Julie Plec is one of the busiest women in Hollywood.
“In the last six or seven years, I have had anywhere from two to three shows on at any given time,” Plec, 47, tells The Post. “It’s been a wild ride.”
The writer/director/producer currently has three shows on television: supernatural drama “Legacies” (Thursdays at 9 p.m. on The CW), “Roswell, New Mexico” (also on the CW, returning for its second season March 16) and the upcoming Netflix drama “The Girls on the Bus” about female political journalists.
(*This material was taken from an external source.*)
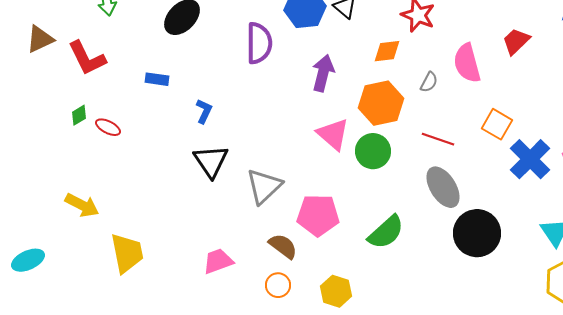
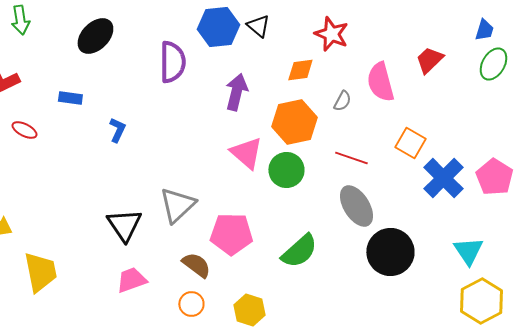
red ellipse: (108, 127) -> (24, 130), moved
black triangle: (211, 161) -> (124, 225), moved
“I should have a chart, but I don’t,” says Plec about balancing her various projects. “I have spent so long juggling in my own mind that it’s become a strange perverted art form. What it really comes down to is [that] if I’m taking on multiple things, I can’t be singularly involved as the day-to-day showrunner on more than one series.
“There’s just not enough time in the day, she says, “so I align myself with really tremendous partners.”
For instance, “Roswell” reboot “Roswell, New Mexico” is helmed by Carina Adly MacKenzie. Plec, who executive produces the drama and directed two episodes, calls herself its “fairy godmother.” And when “The Girls on the Bus” began production, she stepped back from co-showrunning “Legacies” (with Brett Matthews) on a daily basis.
“The minute ‘The Girls on the Bus’ started heating up, I shifted most of my attention to that, but was available to Brett for story breaking and script notes,” she says. “It really is about being available to make sure the quality of each show is unwavering, but also being able to count on the people I’ve put in place — that they can do the work to the best of their abilities, and often they do it better than I do.
“It works out for all of us.”
Plec, who cut her teeth working with horrormeister Wes Craven (the “Scream” franchise), first rose to prominence with the “Vampire Diaries” franchise, comprising the parent show (2009-2017), “The Originals (2013-2018) and now “Legacies,” which follows teens at a supernatural school. That show is currently in its second season and has been renewed for a third. Combined, the franchise has over 300 episodes of TV.
“The joke [‘Vampire Diaries’ co-creator Kevin Williamson] and I like to tell is that we truly believed that we’d be the ones to rejuvenate the vampire genre or put the final nail in its coffin, so to speak,” she says. “Because the market was so saturated … it was exciting to see the show find an audience in spite of [the movie] ‘Twilight’ and [HBO’s] ‘True Blood’ competing for attention during that time. What’s been more exciting is that every three years, I meet a new generation of 12-year-olds who have just started watching the show on Netflix.
“It’s been thrilling to see the show have timeless legs. It keeps finding new fans.”
And that “Vampire Diaries” universe might not stop at three shows, she says. “Brett [Matthews] and I have a pitch for at least one more [series] that we really love,” she says. “We don’t wake up every morning and say, ‘How can we continue to monetize this franchise?’ We just love the world.”
Plec also has other shows in nascent stages (under a four-year deal she recently inked with Universal TV) that, she says, will likely stay in the realm of teen dramas.
“The older I get, the younger I feel, and the more I enjoy writing the [teen] stuff, because I’m trapped emotionally probably as a 17-year-old in my soul,” she says. “I like writing about love, and I like writing about loss and grief.
“I like writing about powerful and intense and epic emotional relationships.”